2.3 Connection to previous research

Since the proposed research will be conducted by a large research team, the connections to our previous research are varied. Nevertheless, most members of the team have been involved in comparative classroom research of some kind, whether focusing on mathematics teaching, learning or teachers’ professional development.

For Reid, this work builds on enactivist methodological considerations (in Reid, 1996), research on somatic markers as a basis of teacher decision making (Brown & Reid, 2004, 2006) and current comparative work on the emergence of disparity in perceived mathematical ability in middle school mathematics classrooms*. Barwell is currently PI for a SSHRC-funded project (2008-2011) that brings a comparative approach to the analysis of mathematics learning involving second language learners. This work applies discourse theories and methods to examine the construction of mathematical thinking in mathematics classrooms in different settings (Barwell, 2003, 2005). The proposed research will extend this work to examine the construction of mathematical learning and thinking by mathematics teachers. For Knipping, this research builds on her comparative research on proving in mathematics teaching in France and Germany (Knipping, 2001, 2002, 2003ab) and current work on the emergence of disparity in middle school mathematics classrooms*. For Mason, the research provides an ideal opportunity to investigate further the dialectic between teachers and students when changes in the instruction that students experience call for changes in their approaches to learning (Mason, 2009; Mason & McFeetors, 2007, 2009). The research will extend Savard’s work on teaching practices in middle school mathematics classroom (Theis & Savard, 2010). She has previously focussed on teachers’ practices and understanding of teaching tasks in the area of probability using technology. The proposed study extends the work Simmt has done to explore teaching practices in secondary school mathematics (Simmt et al., 1999) and the ethical implications of high activity mathematics classes (Towers & Simmt, 2007; Simmt, Gordon, & Towers, 2002). Suurtamm is the Director of the Pi Lab, a CFI infrastructure for the analysis of video data from mathematics classrooms. Her research examines the complexity of mathematics teacher practice, particularly as teachers facilitate mathematical inquiry and engage in formative assessment. The proposed research will build on her recent work on teachers’ enactment of an inquiry-oriented mathematics curriculum in Grades 7 – 10, which was based on video-recorded classroom data. All of the researchers look forward to bringing their own extensive experiences researching classroom practices within the umbrella of a national collaboration.

2.4 Significance

Significant differences between regions of Canada occur in mathematics achievement. Social factors such as gender, aspirations, work outside school, parents’ education, and socio-economic status, account for some of these differences, but much remains unaccounted for. Mathematics teaching and the underlying pedagogy have an effect on students’ achievement, but this has not been studied from a pan-Canadian perspective. Furthermore, finding that social factors are associated with student achievement is not directly useful in improving student achievement. Changing curriculum, students’ attitudes, parents’ education and occupation, or socio-economic status are long-term processes. Studies that focus on these factors do little to inform policy makers and educators of things that can be done in the near-term to positively affect student achievement. Changes to mathematics teaching and pedagogy can occur more quickly. Hence the main impact of this research will derive from an enhanced understanding of differences in regional mathematics pedagogies in Canada. The results will provide a basis for guiding teacher education and professional development in ways that have the potential to increase student achievement across Canada. Ministries of education, school boards, and university faculties of education will gain insight into similarities and differences in mathematics teaching in their region compare with others, and into how changes to regional approaches might affect achievement. As a result of this study, teachers will be able to learn about teaching in other parts of Canada, and to think about their own teaching differently. Outside of Canada, educators in other federal systems (e.g., USA, Germany, Australia, South Africa) will be provided with an example of the ways in which regional pedagogies can differ and with a methodology for investigating such differences in their own contexts.

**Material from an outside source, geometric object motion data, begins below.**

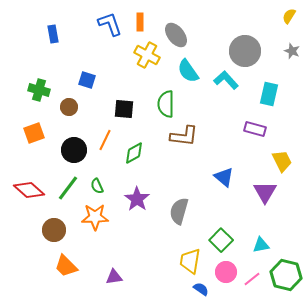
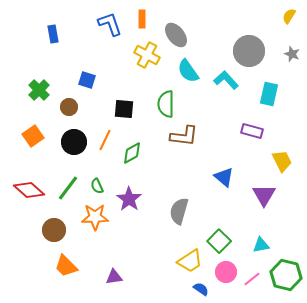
orange rectangle at (140, 22): moved 2 px right, 3 px up
gray circle at (245, 51): moved 4 px right
gray star at (292, 51): moved 3 px down
green cross at (39, 90): rotated 30 degrees clockwise
purple rectangle at (255, 129): moved 3 px left, 2 px down
orange square at (34, 133): moved 1 px left, 3 px down; rotated 15 degrees counterclockwise
black circle at (74, 150): moved 8 px up
green diamond at (134, 153): moved 2 px left
purple triangle at (265, 192): moved 1 px left, 3 px down
purple star at (137, 199): moved 8 px left
green square at (221, 240): moved 2 px left, 1 px down
yellow trapezoid at (190, 261): rotated 132 degrees counterclockwise
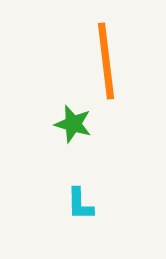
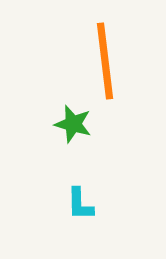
orange line: moved 1 px left
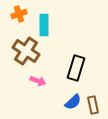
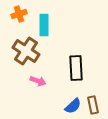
black rectangle: rotated 20 degrees counterclockwise
blue semicircle: moved 4 px down
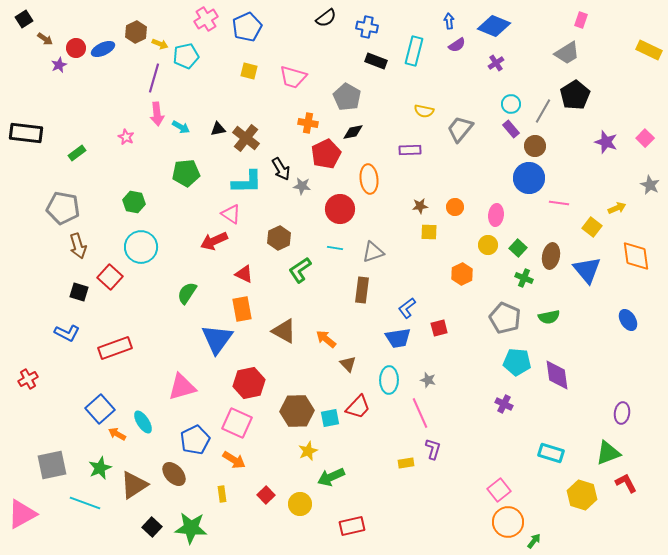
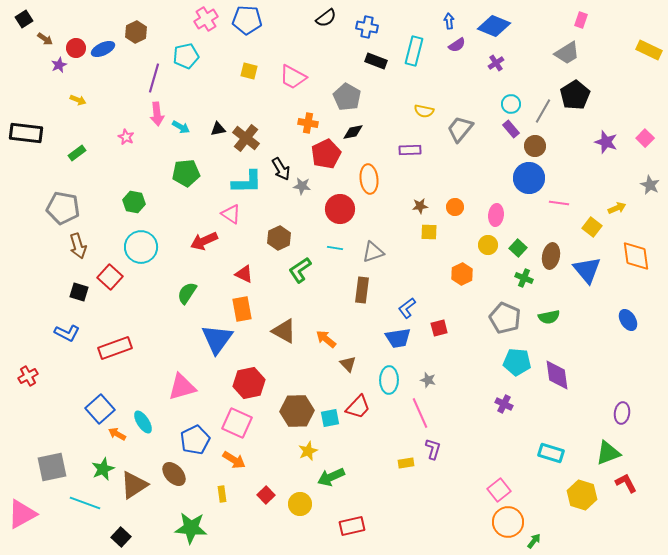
blue pentagon at (247, 27): moved 7 px up; rotated 28 degrees clockwise
yellow arrow at (160, 44): moved 82 px left, 56 px down
pink trapezoid at (293, 77): rotated 12 degrees clockwise
red arrow at (214, 241): moved 10 px left
red cross at (28, 379): moved 3 px up
gray square at (52, 465): moved 2 px down
green star at (100, 468): moved 3 px right, 1 px down
black square at (152, 527): moved 31 px left, 10 px down
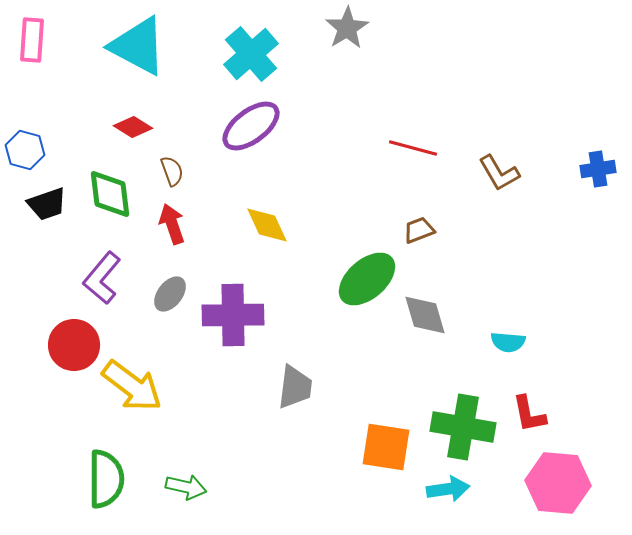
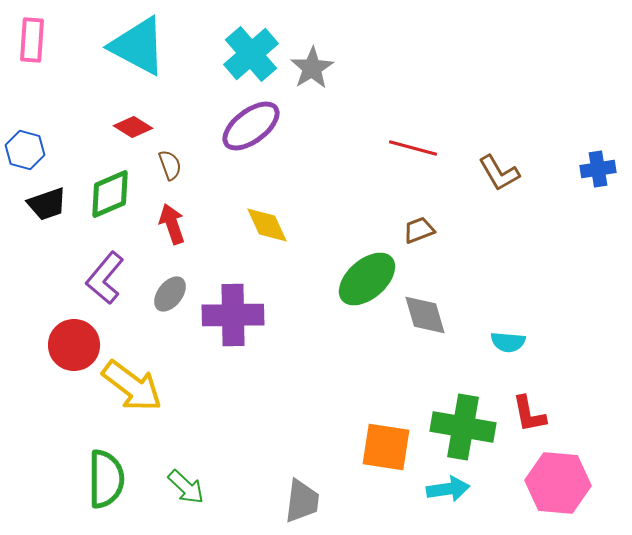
gray star: moved 35 px left, 40 px down
brown semicircle: moved 2 px left, 6 px up
green diamond: rotated 74 degrees clockwise
purple L-shape: moved 3 px right
gray trapezoid: moved 7 px right, 114 px down
green arrow: rotated 30 degrees clockwise
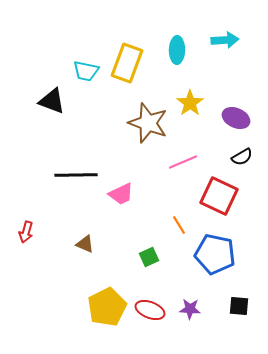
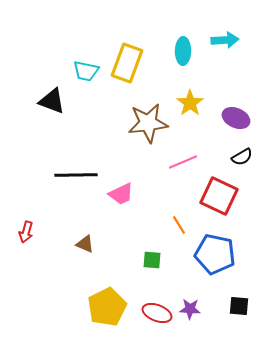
cyan ellipse: moved 6 px right, 1 px down
brown star: rotated 27 degrees counterclockwise
green square: moved 3 px right, 3 px down; rotated 30 degrees clockwise
red ellipse: moved 7 px right, 3 px down
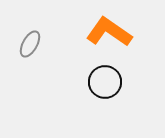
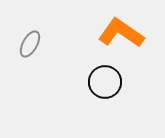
orange L-shape: moved 12 px right, 1 px down
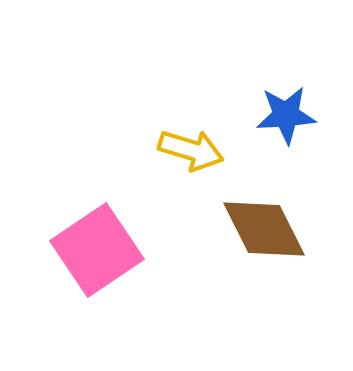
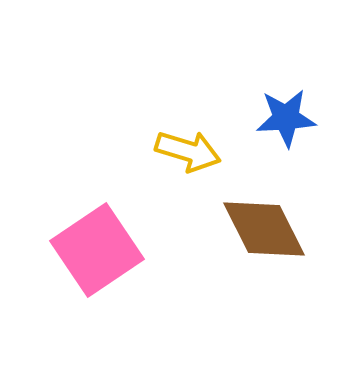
blue star: moved 3 px down
yellow arrow: moved 3 px left, 1 px down
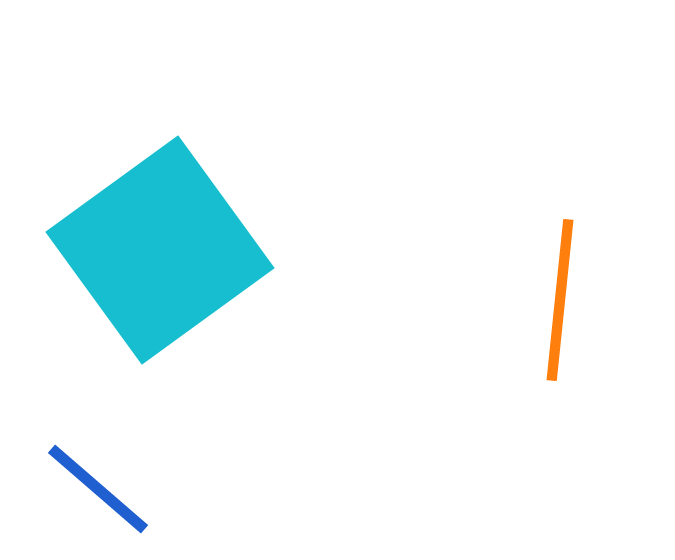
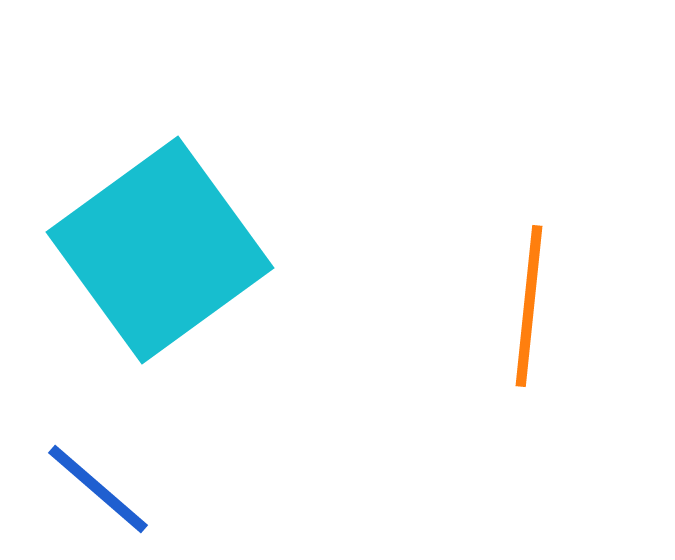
orange line: moved 31 px left, 6 px down
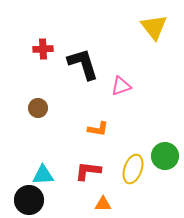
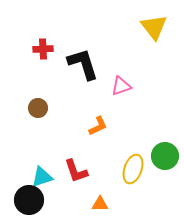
orange L-shape: moved 3 px up; rotated 35 degrees counterclockwise
red L-shape: moved 12 px left; rotated 116 degrees counterclockwise
cyan triangle: moved 1 px left, 2 px down; rotated 15 degrees counterclockwise
orange triangle: moved 3 px left
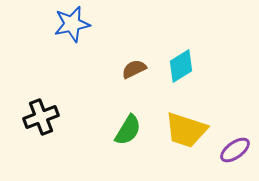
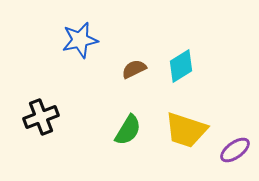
blue star: moved 8 px right, 16 px down
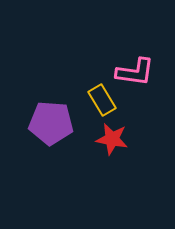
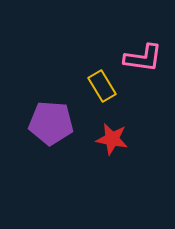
pink L-shape: moved 8 px right, 14 px up
yellow rectangle: moved 14 px up
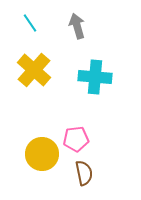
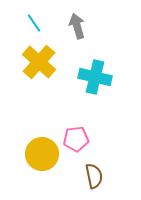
cyan line: moved 4 px right
yellow cross: moved 5 px right, 8 px up
cyan cross: rotated 8 degrees clockwise
brown semicircle: moved 10 px right, 3 px down
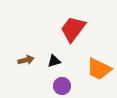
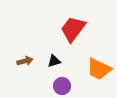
brown arrow: moved 1 px left, 1 px down
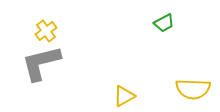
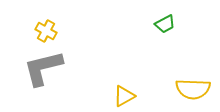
green trapezoid: moved 1 px right, 1 px down
yellow cross: rotated 25 degrees counterclockwise
gray L-shape: moved 2 px right, 5 px down
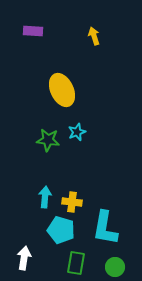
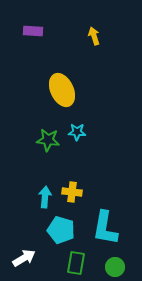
cyan star: rotated 24 degrees clockwise
yellow cross: moved 10 px up
white arrow: rotated 50 degrees clockwise
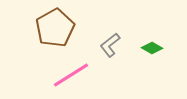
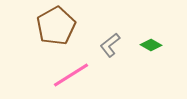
brown pentagon: moved 1 px right, 2 px up
green diamond: moved 1 px left, 3 px up
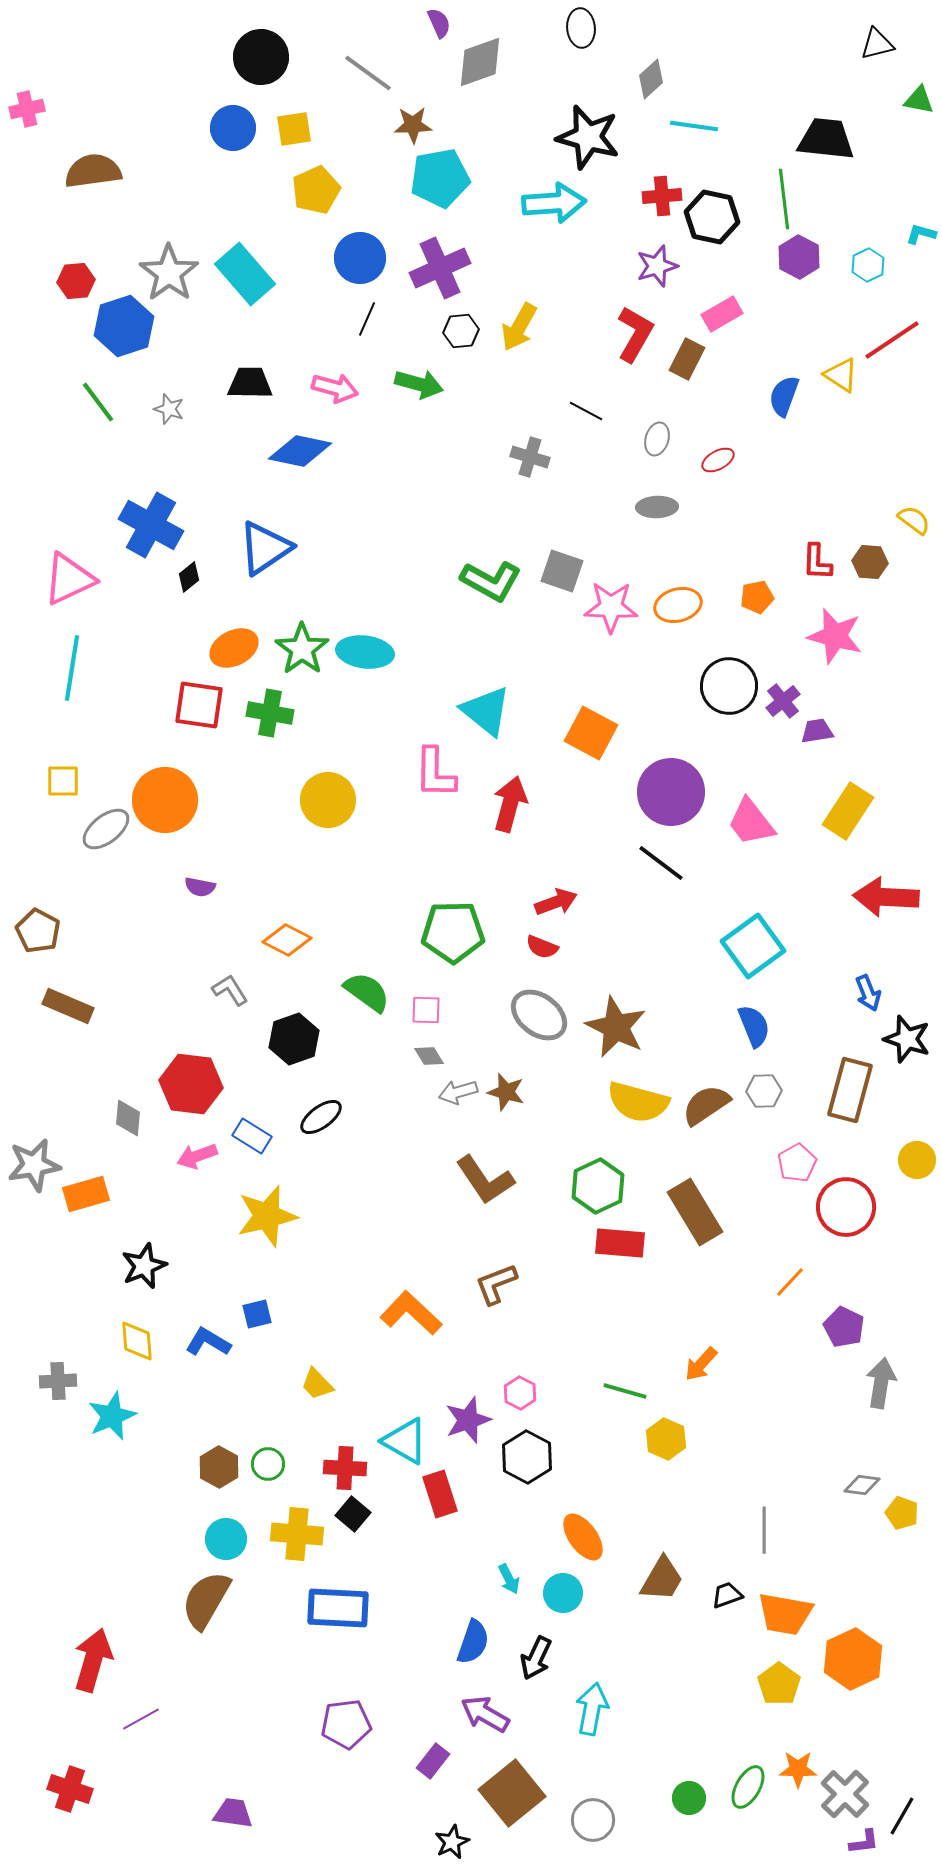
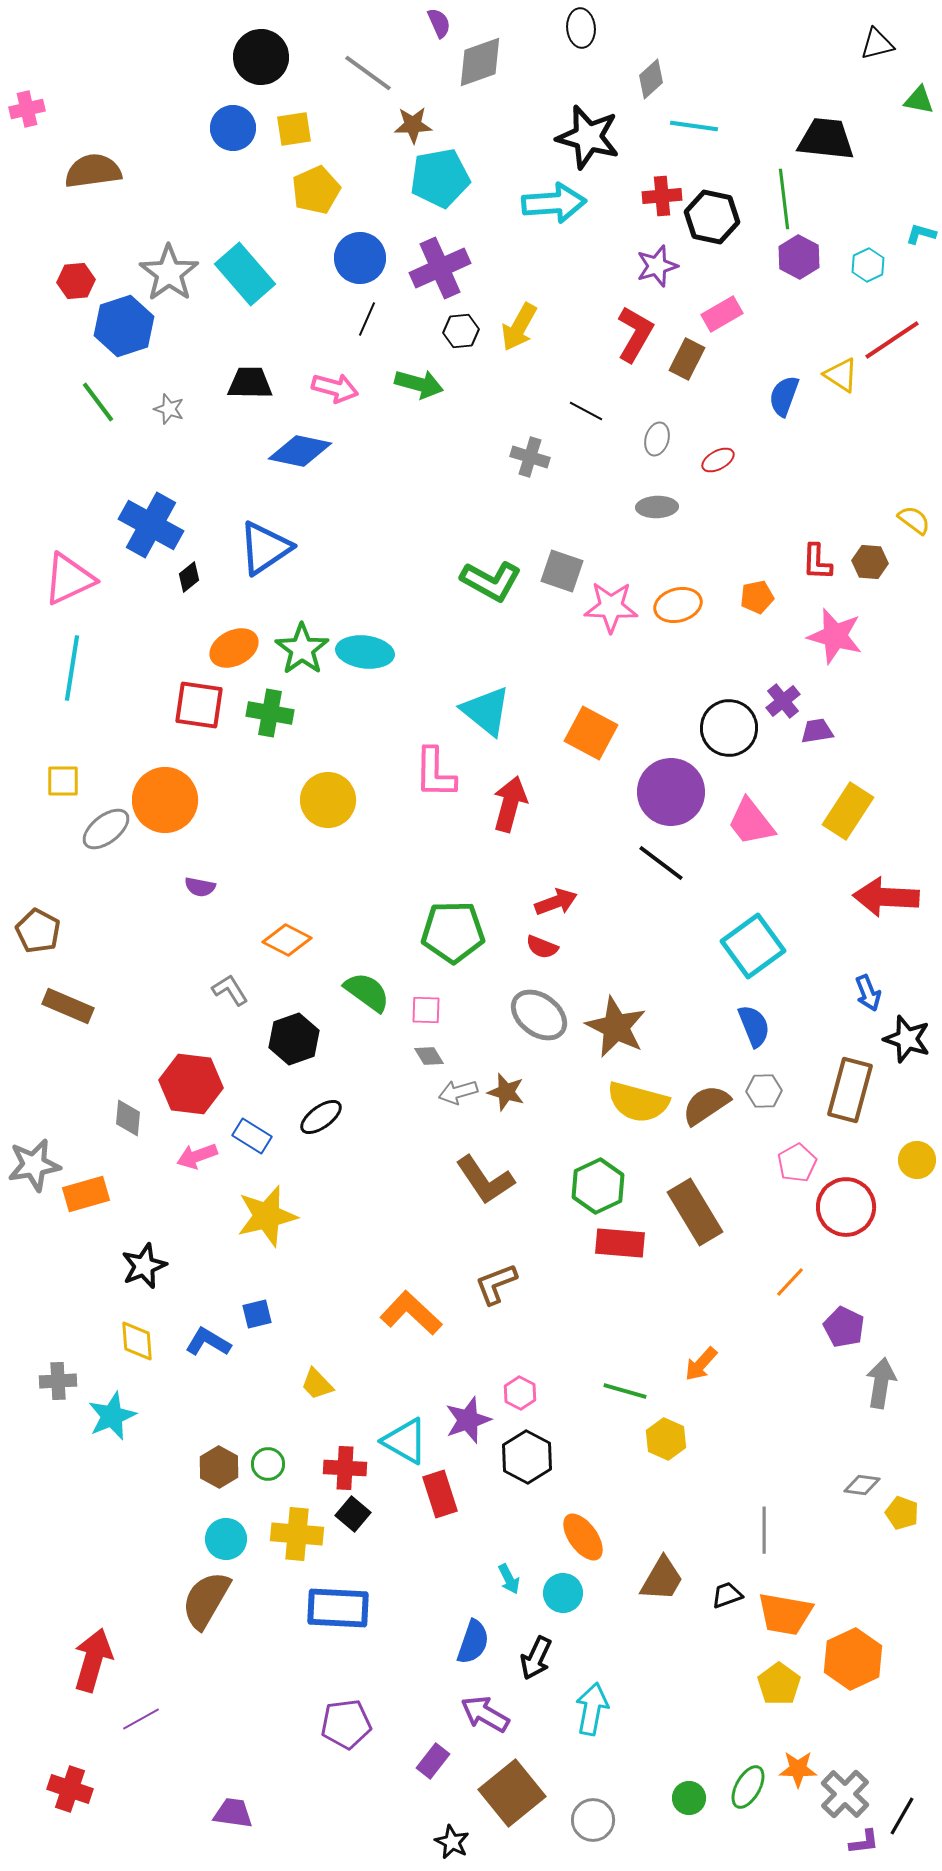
black circle at (729, 686): moved 42 px down
black star at (452, 1842): rotated 20 degrees counterclockwise
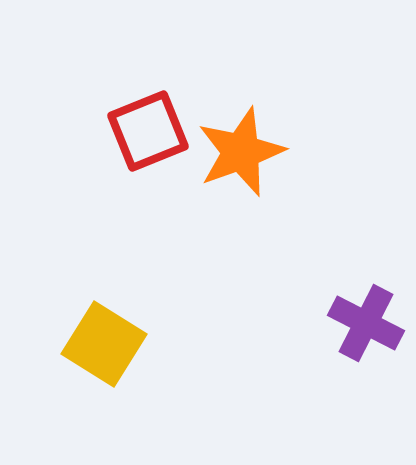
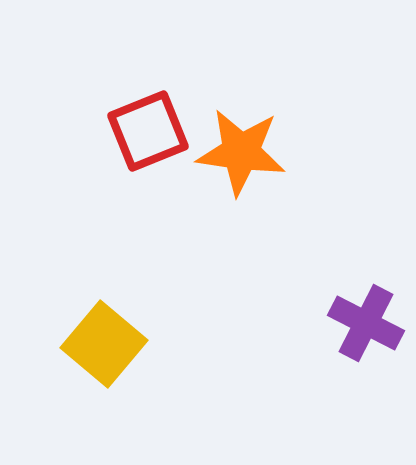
orange star: rotated 28 degrees clockwise
yellow square: rotated 8 degrees clockwise
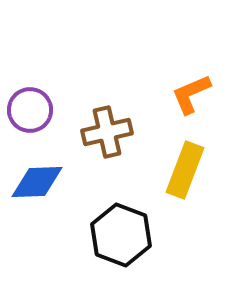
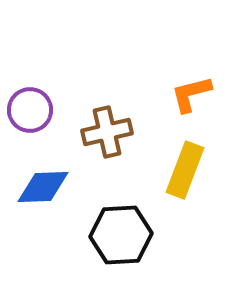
orange L-shape: rotated 9 degrees clockwise
blue diamond: moved 6 px right, 5 px down
black hexagon: rotated 24 degrees counterclockwise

Theoretically, the research will contribute to the ongoing debate on the degree to which teaching in different contexts is unified by a common “culture of schooling” or differs according to local circumstances (Anderson-Levitt, 2003) . A starting hypothesis for this research is that within a region there are sufficient points of agreement in pedagogy to allow for a regional pedagogy of the region to be recognised, and that there are differences between regions in their regional pedagogies. This hypothesis may be refuted by this research; however, such an outcome would still result in useful information about teaching in Canada concerning either its regional variability or its national uniformity.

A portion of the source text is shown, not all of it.